Dr. Madison U. Sowell (Alumnus 1976)

Provost, Southern Virginia University

Recollections of the Sommerhochschule 1976

I learned about the Sommerhochschule while a graduate student at Harvard, where I received my master’s degree in 1976 (just before leaving for Strobl) and my doctorate in 1979, both in romance languages and literatures.  Mastering German, at least at a reading level, allowed me to take a Goethe course back at Harvard from the famous literary scholar Henry Hatfield, who invariably commented on my Austrian accent.  The time spent on the campus on the Wolfgangsee made for a simultaneously idyllic and intense summer.  The classroom experience was complemented by swims in the lake, hikes in the mountains, a memorable visit to a spa, and attendance at the Salzburg Festival, where I witnessed Jedermann (performed in the Domplatz) and Mozart’s Idomeneo (conducted by the great Herbert von Karajan in the Festspielhaus).   I played the piano to accompany a flautist in a student concert, and I enjoyed art history lectures on the side.   My German language teacher had been a POW (Prisoner of War) interned in a camp in Arkansas (USA), where my family owned cotton farms.  He and I knew my native state from very different perspectives.
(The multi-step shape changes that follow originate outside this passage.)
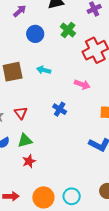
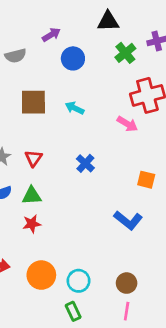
purple arrow: (20, 11) -> (51, 35), moved
green cross: (68, 30) -> (125, 53), moved
pink arrow: (82, 84) -> (127, 124), moved

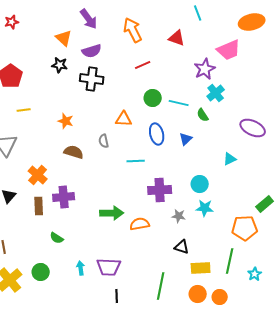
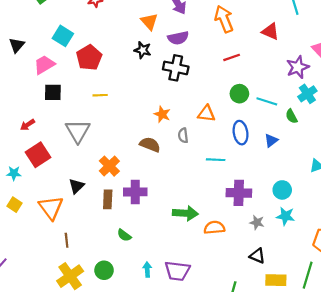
orange star: (66, 121) -> (162, 114), moved

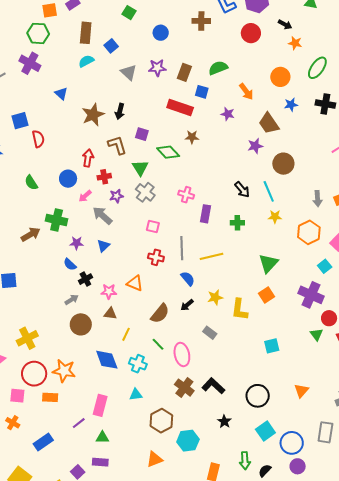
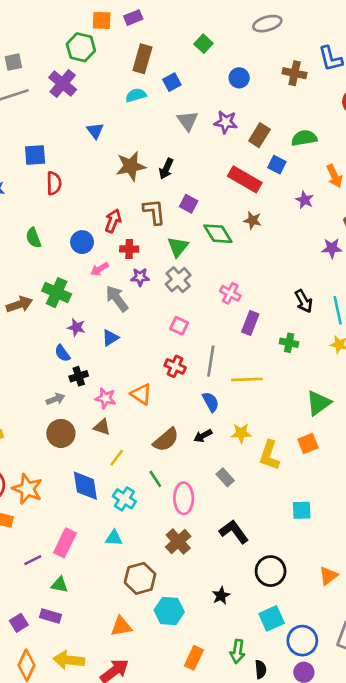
black L-shape: (213, 386) -> (234, 532), moved
black semicircle: (265, 471) -> (261, 669), turned 120

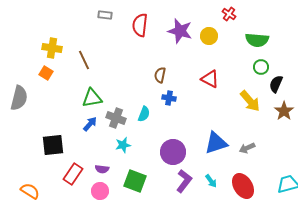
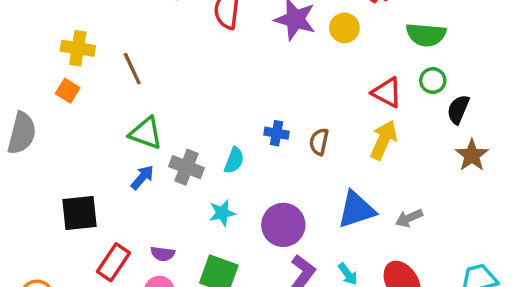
brown semicircle: (160, 75) -> (319, 142), moved
red triangle: (210, 79) -> (387, 92), moved
green triangle: (92, 98) -> (146, 133), turned 30
yellow arrow: (250, 101) -> (384, 140), moved, turned -115
cyan star: (123, 145) -> (222, 213), moved

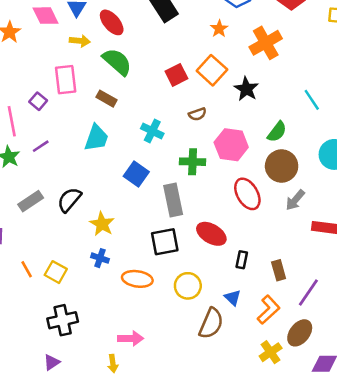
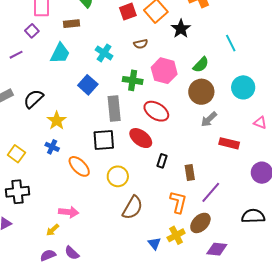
brown rectangle: (107, 99) -> (71, 24), turned -42
purple square: (38, 101) -> (32, 31), moved
red ellipse: (247, 194) -> (156, 111), moved, turned -35
orange ellipse: (137, 279) -> (79, 166), turned 30
blue triangle: (233, 298) -> (154, 243), moved
orange L-shape: (268, 310) -> (178, 202), turned -40
yellow arrow: (113, 364) -> (53, 230), turned 48

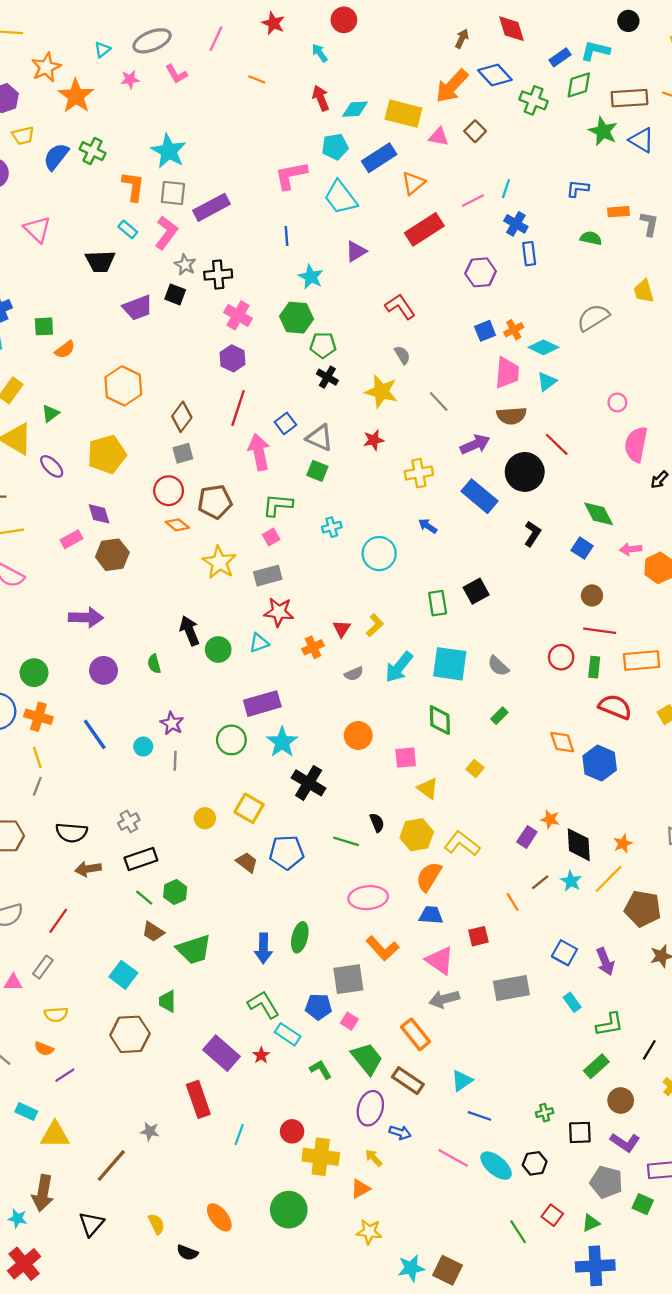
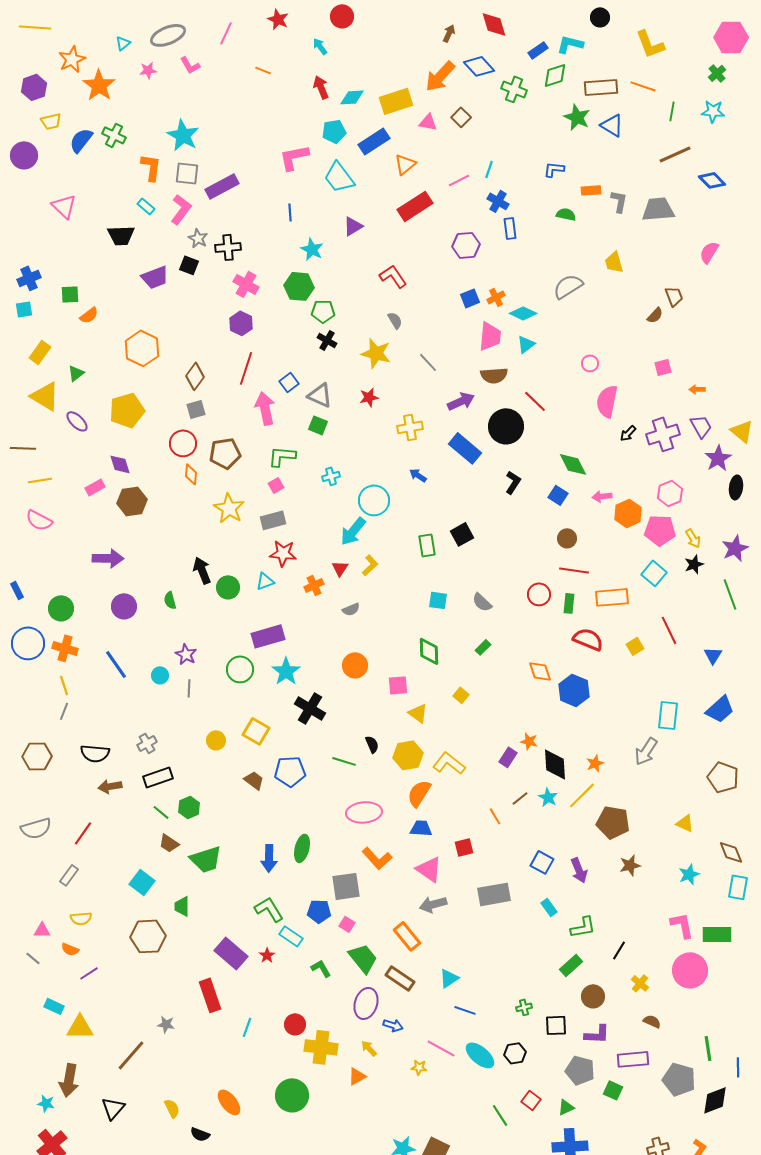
yellow rectangle: (403, 114) -> (396, 101), turned -32
orange diamond: (177, 525) -> (191, 474), turned 55
cyan square: (450, 664) -> (438, 600), size x0.6
cyan arrow: (399, 667) -> (353, 531), moved
pink triangle: (13, 983) -> (42, 930), moved
purple L-shape: (625, 1142) -> (597, 1034), turned -32
yellow star: (369, 1232) -> (419, 1067), moved, size x0.7

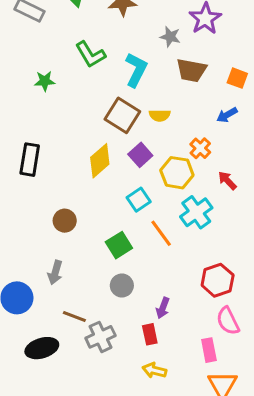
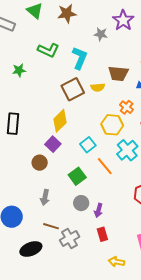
green L-shape: (90, 54) -> (48, 50), turned -30
brown trapezoid: (191, 70) -> (118, 74), moved
brown square: (122, 115) -> (73, 89), turned 35
purple square: (140, 155) -> (53, 144), moved
gray arrow: (55, 272) -> (45, 197), moved
purple arrow: (163, 308) -> (98, 210), moved
yellow arrow: (154, 370) -> (116, 262), moved

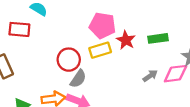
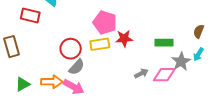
green rectangle: (158, 38) -> (164, 43), moved
red star: (126, 40) -> (124, 38), turned 30

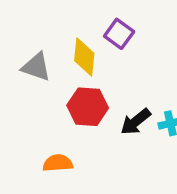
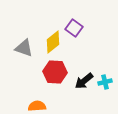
yellow diamond: (84, 57) -> (53, 42), turned 45

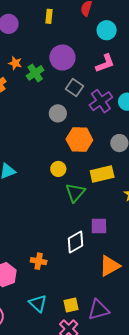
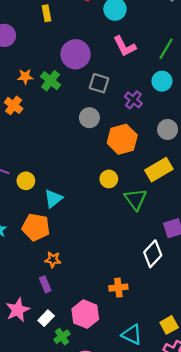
pink L-shape: (105, 63) -> (125, 46), turned 100
purple cross: (101, 101) -> (133, 100), moved, size x0.7

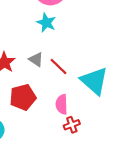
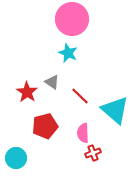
gray triangle: (36, 59) -> (52, 82), moved

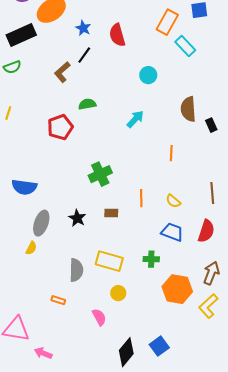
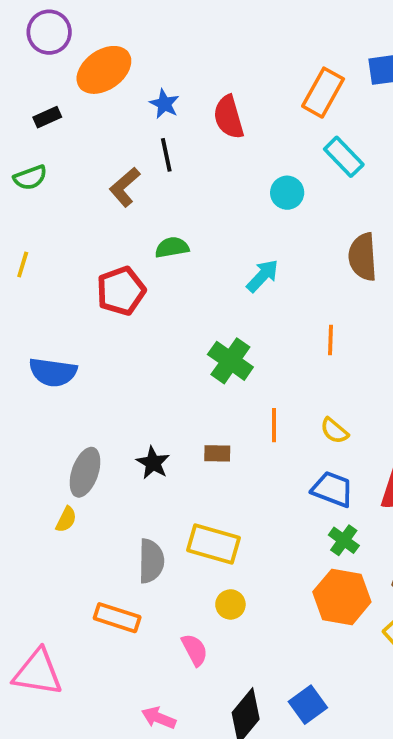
black rectangle: (21, 35) -> (47, 117), size x0.5
cyan rectangle: (185, 46) -> (344, 157), moved
black line: (84, 55) -> (166, 155), turned -48
green cross: (100, 174) -> (230, 361), moved, turned -30
blue semicircle: (24, 187) -> (53, 372), moved
green cross: (151, 259) -> (344, 540), moved, turned 35
orange rectangle: (58, 300) -> (117, 618), size x1.6
pink arrow: (43, 353) -> (159, 718), moved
I also enjoyed forming friendships with students from around the globe, from Turkey to England to Mexico to Austria to the United States.  I remember Arno Riedl, one of the Austrian student assistants, for his many kindnesses and have often wondered what path he pursued.  As for me, I became a professor of Italian and comparative literature at Brigham Young University (1979-2009), where over a thirty-year career I was at different times the Scheuber and Veinz Professor of Languages, a department chair, associate dean of undergraduate education, and the honors program director .  For the past six years I have served as the provost (chief academic officer) at Southern Virginia University.  This year I published, along with my wife and two colleagues, my seventh book-length publication, Icônes du Ballet Romantique: Marie Taglioni et Sa Famille (Rome, Gremese, 2016).  Most of my publications, however, have dealt with the Italian epic tradition from Dante to Tasso.  I am married to Debra H. Sowell, a dance historian, and we are the parents of two daughters and have three grandchildren.  I now live in Lexington, Virginia, far removed from Strobl, but that little village in the Salzkammergut region will always retain a special place in my heart.